There have been a lot of challenges this past year. We switched churches, dealt with a serious injury, faced the unexpected deaths of two uncles, contracted COVID-19, and suffered a recent job loss. These are just the surface challenges; additionally, we’ve had to work through some emotional and relational issues. I could look at this list and easily fall into despair since I am still waiting on some resolutions. But I would miss some of the highlights this year has given me: my daughter’s engagement, feeling connected to a new faith community, growing in God, celebrating our 25th anniversary, watching my grandson grow, and quality time spent with family and friends.

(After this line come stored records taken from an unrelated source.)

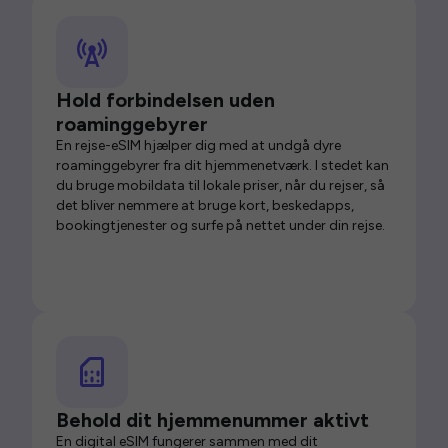
Hold forbindelsen uden
roaminggebyrer
En rejse-eSIM hjælper dig med at undgå dyre
roaminggebyrer fra dit hjemmenetværk. I stedet kan
du bruge mobildata til lokale priser, når du rejser, så
det bliver nemmere at bruge kort, beskedapps,
bookingtjenester og surfe på nettet under din rejse.
Behold dit hjemmenummer aktivt
En digital eSIM fungerer sammen med dit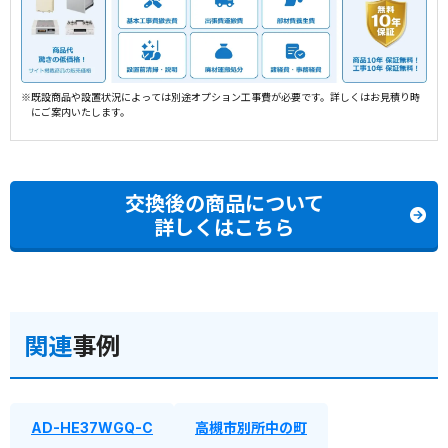
※既設商品や設置状況によっては別途オプション工事費が必要です。詳しくはお見積り時
にご案内いたします。
交換後の商品について
詳しくはこちら
関連
事例
AD-HE37WGQ-C
高槻市別所中の町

Yes, I delight in cupcakes, but even if I eat slowly, this delight lasts for only a few minutes. Soon, the memory fades, making this feeling of delight a temporary situation. But just like the cupcake, my challenges are temporary. Over time, they will be resolved one way or the other. Even the memory of my highlights will fade because they, too, are temporary. But, If I keep my eyes on the messenger like Malachi suggested, and celebrate His birth, the delight I will find in Jesus is eternal. And maybe this eternal hope in Jesus is the feeling Harlan Miller wanted to open monthly, making every day “the most wonderful time of the year!”